Howard’s legs gave way, and he collapsed onto the beach. “What’s the point?” he asked when Cate tried to haul him to his feet.
“That’s the point,” she said, pointing to the island.
“It’s the end of the world. I don’t want to watch it.”
Heimao jumped onto Howard’s lap and flexed her claws. “You just want to lie on the beach and feel sorry for yourself? Watch!”
Reluctantly Howard lifted his head and peered out to sea. Then he jumped to his feet, his aching body forgotten. “The monster…it’s smaller!”
“It’s a matter of physics,” Heimao said. “Things farther away look smaller.

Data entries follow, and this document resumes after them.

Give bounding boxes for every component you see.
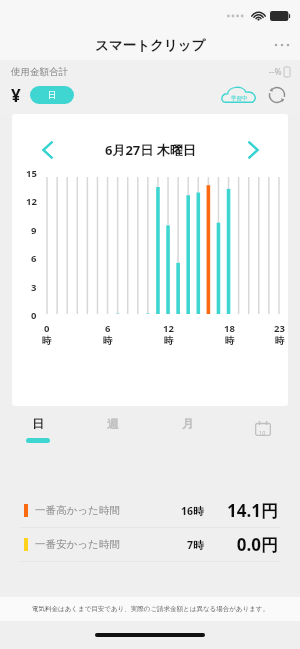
staticText: スマートクリップ [95,37,206,54]
staticText: 電気料金はあくまで目安であり、実際のご請求金額とは異なる場合があります。 [32,605,269,613]
staticText: 9 [31,224,37,237]
staticText: 時 [225,335,235,347]
staticText: 12 [163,322,174,335]
staticText: 0 [44,322,50,335]
staticText: 3 [31,281,37,294]
staticText: 時 [164,335,174,347]
staticText: 時 [103,335,113,347]
button[interactable]: 一番高かった時間 [0,494,300,527]
staticText: 時 [42,335,52,347]
staticText: 7時 [187,538,204,552]
staticText: 月 [182,416,194,431]
staticText: 14.1円 [227,499,278,522]
staticText: --% [269,66,282,78]
staticText: 学習中 [231,95,248,102]
button[interactable]: More options [264,30,300,60]
button[interactable]: Refresh [264,82,290,108]
button[interactable]: 一番安かった時間 [0,528,300,561]
staticText: 23 [274,322,285,335]
staticText: 16時 [181,504,204,518]
staticText: 10 [259,429,266,436]
button[interactable]: 日 [30,86,74,104]
button[interactable]: Next day [238,135,268,165]
staticText: 15 [26,167,37,180]
staticText: 使用金額合計 [11,66,68,78]
staticText: ¥ [11,84,21,107]
staticText: 一番安かった時間 [35,538,120,551]
staticText: 6 [105,322,111,335]
staticText: 日 [32,416,44,431]
staticText: 18 [224,322,235,335]
staticText: 6月27日 木曜日 [105,141,196,159]
button[interactable]: Calendar [225,406,300,452]
button[interactable]: 週 [75,406,150,452]
button[interactable]: 日 [0,406,75,452]
staticText: 一番高かった時間 [35,504,120,517]
staticText: 週 [107,416,119,431]
staticText: 12 [26,195,37,208]
staticText: 時 [275,335,285,347]
staticText: 日 [48,90,57,101]
button[interactable]: Learning status [220,83,258,107]
staticText: 0.0円 [236,533,278,556]
button[interactable]: Previous day [32,135,62,165]
staticText: 0 [31,309,37,322]
button[interactable]: 月 [150,406,225,452]
staticText: 6 [31,252,37,265]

I suspect even Madison knows that.”
“Why? What happened?” Even as Howard watched, the horrifying creature continued to shrink. Its tentacles barely reached a third of the way to shore now, its wings were folding up, and its head was shrinking back into the hill.
“Two things happened,” a different voice said.

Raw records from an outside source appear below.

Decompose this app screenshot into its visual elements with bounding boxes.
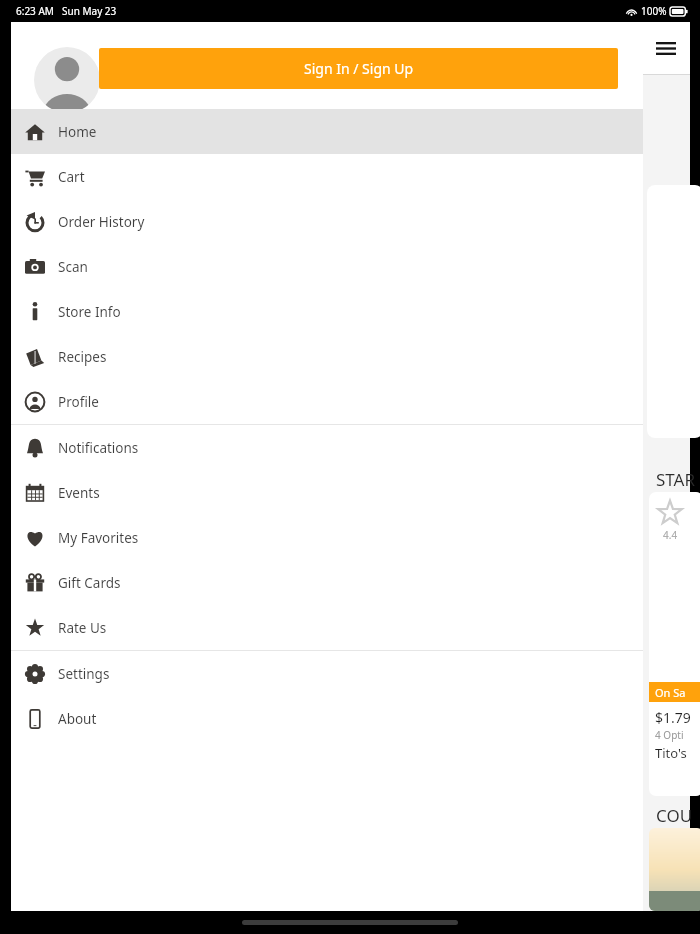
staticText: Sign In / Sign Up bbox=[304, 59, 414, 78]
button[interactable]: Profile avatar bbox=[34, 47, 100, 113]
staticText: 6:23 AM bbox=[16, 4, 54, 18]
staticText: My Favorites bbox=[58, 529, 139, 547]
button[interactable]: Notifications bbox=[11, 425, 643, 470]
staticText: Home bbox=[58, 123, 97, 141]
staticText: Notifications bbox=[58, 439, 139, 457]
button[interactable]: About bbox=[11, 696, 643, 741]
button[interactable]: Home bbox=[11, 109, 643, 154]
staticText: Order History bbox=[58, 213, 145, 231]
staticText: Gift Cards bbox=[58, 574, 121, 592]
button[interactable]: My Favorites bbox=[11, 515, 643, 560]
staticText: Tito's bbox=[655, 744, 687, 762]
staticText: 100% bbox=[641, 4, 667, 18]
staticText: 4 Opti bbox=[655, 728, 684, 742]
staticText: Settings bbox=[58, 665, 110, 683]
staticText: Cart bbox=[58, 168, 85, 186]
button[interactable]: Gift Cards bbox=[11, 560, 643, 605]
staticText: Rate Us bbox=[58, 619, 107, 637]
button[interactable]: Open navigation menu bbox=[649, 31, 683, 65]
staticText: Profile bbox=[58, 393, 99, 411]
staticText: STAR bbox=[656, 468, 696, 491]
staticText: Events bbox=[58, 484, 100, 502]
staticText: On Sa bbox=[655, 685, 686, 700]
button[interactable]: Events bbox=[11, 470, 643, 515]
staticText: Recipes bbox=[58, 348, 107, 366]
button[interactable]: Order History bbox=[11, 199, 643, 244]
button[interactable]: Settings bbox=[11, 651, 643, 696]
staticText: Sun May 23 bbox=[62, 4, 117, 18]
button[interactable]: Sign In / Sign Up bbox=[99, 48, 618, 89]
button[interactable]: Rate Us bbox=[11, 605, 643, 650]
button[interactable]: Scan bbox=[11, 244, 643, 289]
button[interactable]: Store Info bbox=[11, 289, 643, 334]
staticText: $1.79 bbox=[655, 708, 691, 727]
staticText: 4.4 bbox=[663, 528, 678, 542]
button[interactable]: Cart bbox=[11, 154, 643, 199]
staticText: Scan bbox=[58, 258, 88, 276]
staticText: COU bbox=[656, 804, 693, 827]
staticText: Store Info bbox=[58, 303, 121, 321]
button[interactable]: Profile bbox=[11, 379, 643, 424]
button[interactable]: Recipes bbox=[11, 334, 643, 379]
staticText: About bbox=[58, 710, 97, 728]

Howard turned to see Aileen standing next to the white ship.
“The ritual was not completed,” she explained, “and you moved away from the power of the stone circle. That weakened the portal.”
A slimy tentacle broke from the sea and crashed onto the shore three feet from Howard. It moved around as if searching for something to hold on to.

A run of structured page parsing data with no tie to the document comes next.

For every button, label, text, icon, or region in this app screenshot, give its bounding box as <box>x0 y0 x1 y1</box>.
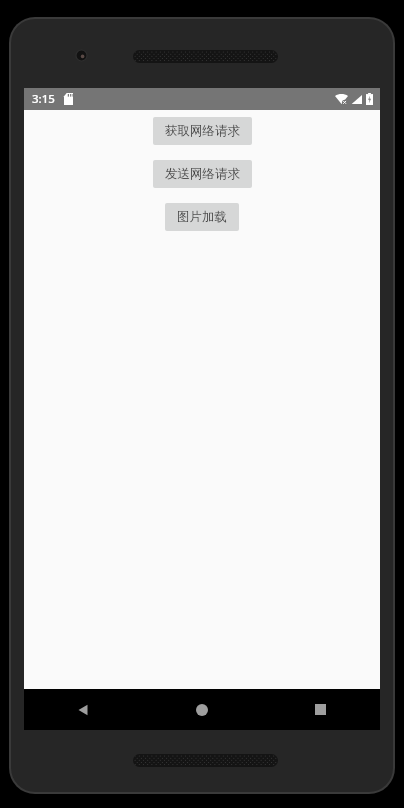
staticText: 3:15 <box>32 91 55 107</box>
staticText: 发送网络请求 <box>165 166 240 182</box>
staticText: 图片加载 <box>177 209 227 225</box>
button[interactable]: Home <box>142 689 261 730</box>
button[interactable]: 图片加载 <box>165 203 239 231</box>
staticText: 获取网络请求 <box>165 123 240 139</box>
button[interactable]: Back <box>24 689 142 730</box>
button[interactable]: Recent apps <box>261 689 380 730</box>
button[interactable]: 获取网络请求 <box>153 117 252 145</box>
button[interactable]: 发送网络请求 <box>153 160 252 188</box>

“Of course, the portal’s not completely closed,” Aileen added. “Perhaps we should get on board the ship.”
Howard needed no more encouragement.
AYLFORD
THE WHITE SHIP
Howard and Cate sat in the bow of the white ship as it sailed away from the peninsula. Both were relieved to see that they weren’t heading for the island. There was no sign of the monster, but they could still see the ruins and the threatening black arch.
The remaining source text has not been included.